In his second ground of error, appellant contends that the trial court erred in refusing to allow defense counsel to inform the prospective jurors of the consequences of a verdict of not guilty by reason of insanity. Appellant argues that it is a denial of the effective assistance of counsel and a denial of due process to so restrict his counsel’s voir dire inquiry such that he is unable to inform the panel of the consequences of an insanity verdict and further unable to ascertain whether the consequences would affect the jurors’ deliberations.

TEX.CODE CRIM.PROC.ANN. art. 46.-03, sec. 1(e) (Vernon Supp.1985) specifically prohibits the defendant’s attorney from informing a prospective juror of the consequences to the defendant if a verdict of not guilty by reason of insanity is returned. Before the enactment of this statute, several cases had already held that this information was not for the jury’s ears at any stage of the trial. Holder v. State, 643 S.W.2d 718, 721 (Tex.Crim.App.1982); Granviel v. State, 552 S.W.2d 107, 122 (Tex.Crim.App.1976), cert. denied, 431 U.S. 933, 97 S.Ct. 2642, 53 L.Ed.2d 250 (1977); Finch v. State, 638 S.W.2d 215, 217-18 (Tex.App.—Fort Worth), pet. dism’d, 643 S.W.2d 415 (Tex.Crim.App.1982).

The Texas Court of Criminal Appeals has consistently held that the trial court has wide discretion over the course of the voir dire of the jury panel. See, e.g., Smith v. State, 676 S.W.2d 379, 384 (Tex.Crim.App.1984); Garcia v. State, 581 S.W.2d 168, 176 (Tex.Crim.App.1979). The determination of abuse of discretion by a trial court, of necessity, must be made on a case by case basis to ascertain whether the defendant has been harmed by the restriction of his voir dire.
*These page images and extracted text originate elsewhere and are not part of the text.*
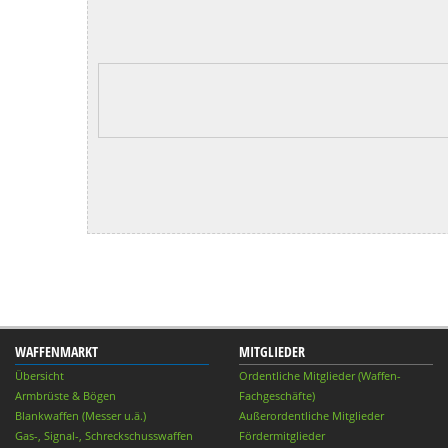
WAFFENMARKT
MITGLIEDER
Übersicht
Ordentliche Mitglieder (Waffen-
Armbrüste & Bögen
Fachgeschäfte)
Blankwaffen (Messer u.ä.)
Außerordentliche Mitglieder
Gas-, Signal-, Schreckschusswaffen
Fördermitglieder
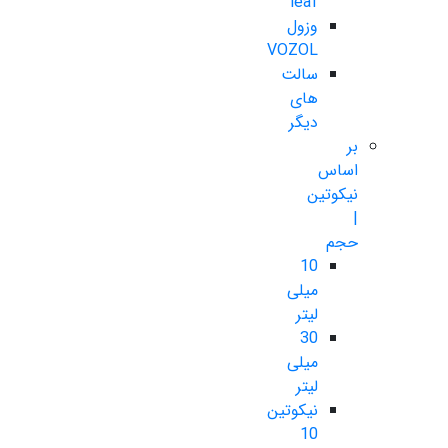
leaf
وزول
VOZOL
سالت
های
دیگر
بر
اساس
نیکوتین
|
حجم
10
میلی
لیتر
30
میلی
لیتر
نیکوتین
10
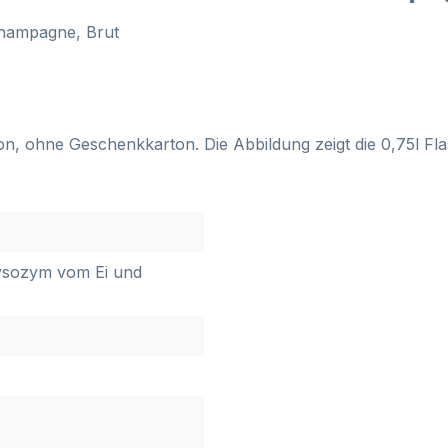
Champagne, Brut
rton, ohne Geschenkkarton. Die Abbildung zeigt die 0,75l 
Lysozym vom Ei und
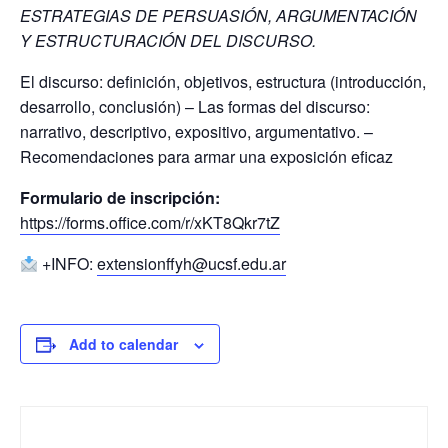
ESTRATEGIAS DE PERSUASIÓN, ARGUMENTACIÓN
Y ESTRUCTURACIÓN DEL DISCURSO.
El discurso: definición, objetivos, estructura (introducción,
desarrollo, conclusión) – Las formas del discurso:
narrativo, descriptivo, expositivo, argumentativo. –
Recomendaciones para armar una exposición eficaz
Formulario de inscripción:
https://forms.office.com/r/xKT8Qkr7tZ
+INFO:
extensionffyh@ucsf.edu.ar
Add to calendar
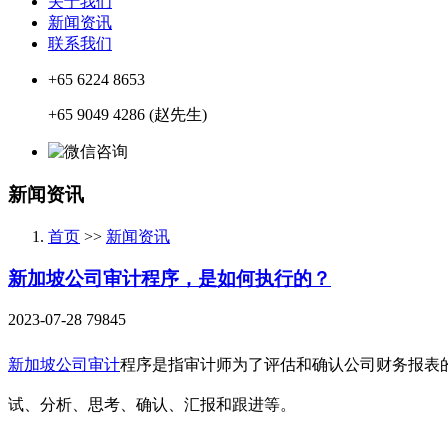
关于我们
新闻资讯
联系我们
+65 6224 8653
+65 9049 4286 (赵先生)
新闻资讯
首页
>>
新闻资讯
新加坡公司审计程序，是如何执行的？
2023-07-28
79845
新加坡公司审计
程序是指审计师为了评估和确认公司财务报表
试、分析、思考、确认、汇报和跟进等。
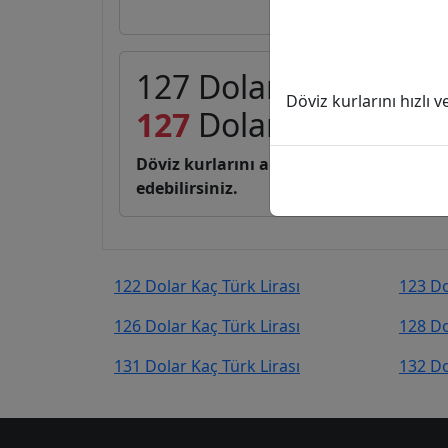
127 Dolar (USD) kaç T
Döviz kurlarını hızlı 
127
Dolar
6.046,28
Tü
Döviz kurlarını anlık, canlı, basit bir 
edebilirsiniz.
122 Dolar Kaç Türk Lirası
123 Do
126 Dolar Kaç Türk Lirası
128 Do
131 Dolar Kaç Türk Lirası
132 Do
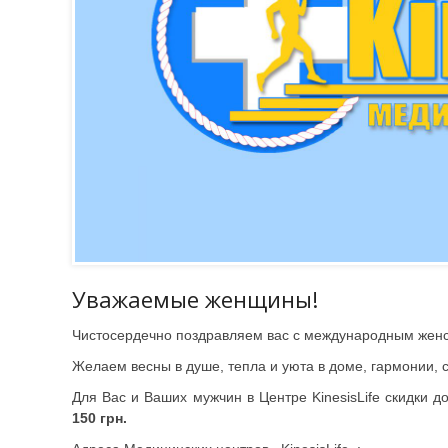
Уважаемые женщины!
Чистосердечно поздравляем вас с международным женс
Желаем весны в душе, тепла и уюта в доме, гармонии, с
Для Вас и Ваших мужчин в Центре KinesisLife скидки д
150 грн.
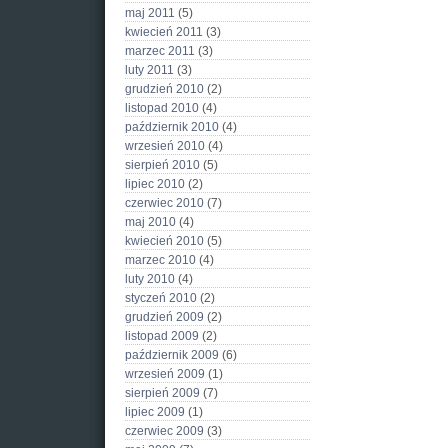
maj 2011
(5)
kwiecień 2011
(3)
marzec 2011
(3)
luty 2011
(3)
grudzień 2010
(2)
listopad 2010
(4)
październik 2010
(4)
wrzesień 2010
(4)
sierpień 2010
(5)
lipiec 2010
(2)
czerwiec 2010
(7)
maj 2010
(4)
kwiecień 2010
(5)
marzec 2010
(4)
luty 2010
(4)
styczeń 2010
(2)
grudzień 2009
(2)
listopad 2009
(2)
październik 2009
(6)
wrzesień 2009
(1)
sierpień 2009
(7)
lipiec 2009
(1)
czerwiec 2009
(3)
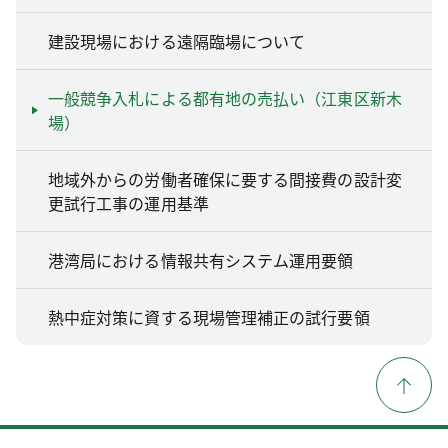
建設現場における遠隔臨場について
一般競争入札による都有地の売払い（江東区新木
場）
地域外からの労働者確保に要する間接費の設計変
更試行工事の運用基準
港湾局における情報共有システム運用要領
熱中症対策に資する現場管理補正の試行要領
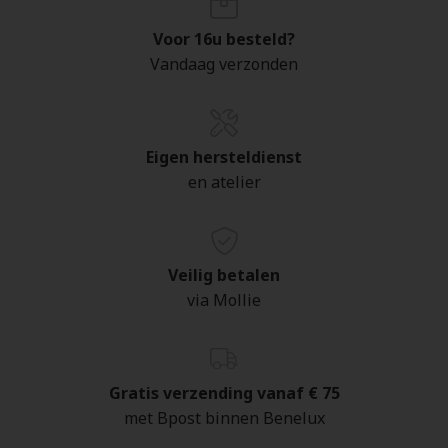
Voor 16u besteld?
Vandaag verzonden
Eigen hersteldienst
en atelier
Veilig betalen
via Mollie
Gratis verzending vanaf € 75
met Bpost binnen Benelux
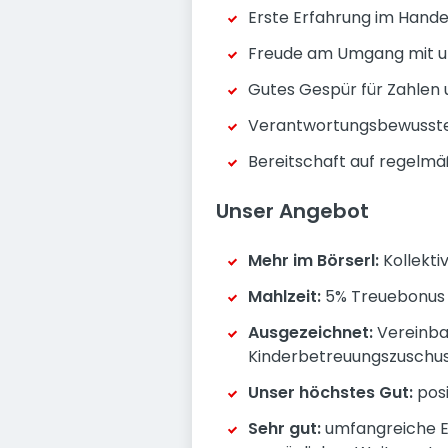
Erste Erfahrung im Handel
Freude am Umgang mit uns
Gutes Gespür für Zahlen 
Verantwortungsbewusstes
Bereitschaft auf regelmä
Unser Angebot
Mehr im Börserl:
Kollekti
Mahlzeit:
5% Treuebonus a
Ausgezeichnet:
Vereinbar
Kinderbetreuungszuschu
Unser höchstes Gut:
pos
Sehr gut:
umfangreiche En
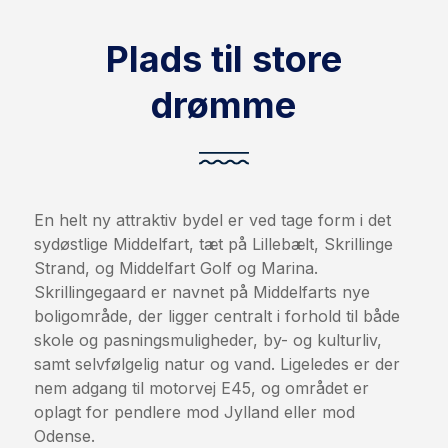
Plads til store
drømme
En helt ny attraktiv bydel er ved tage form i det
sydøstlige Middelfart, tæt på Lillebælt, Skrillinge
Strand, og Middelfart Golf og Marina.
Skrillingegaard er navnet på Middelfarts nye
boligområde, der ligger centralt i forhold til både
skole og pasningsmuligheder, by- og kulturliv,
samt selvfølgelig natur og vand. Ligeledes er der
nem adgang til motorvej E45, og området er
oplagt for pendlere mod Jylland eller mod
Odense.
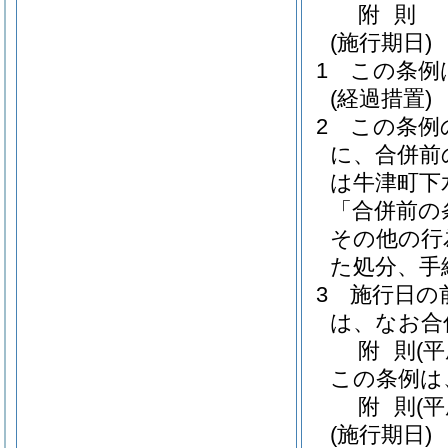
附
則
(施行期日)
1
この条例
(経過措置)
2
この条例
に、合併前
は牛津町下
「合併前の
その他の行
た処分、手
3
施行日の
は、なお合
附
則
(
この条例は
附
則
(
(施行期日)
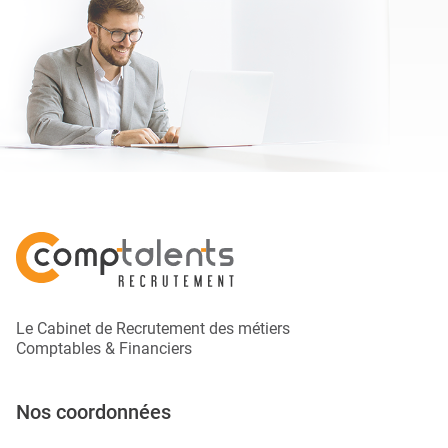
Le Cabinet de Recrutement des métiers
Comptables & Financiers
Nos coordonnées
In the instant case the appellant’s counsel conducted a thorough and professional voir dire. All of the veniremen who eventually became members of the jury were thoroughly examined. The appellant’s attorney never formally requested permission to inform the potential jurors of the consequences of an insanity verdict or objected to not being allowed to do so. Under these circumstances, we hold that the trial judge did not abuse his discretion by restricting the voir dire of the appellant, nor did it cause the appellant to receive ineffective assistance of counsel or deny him due process of law. Accordingly, we overrule appellant’s second ground of error.

Appellant’s third ground of error complains of the action of the trial court in permitting a witness to testify in violation of the rule. The witness was called to rebut the testimony of appellant’s wife, and her presence in the courtroom during that testimony was unknown to the prosecuting attorney, who had never met the witness.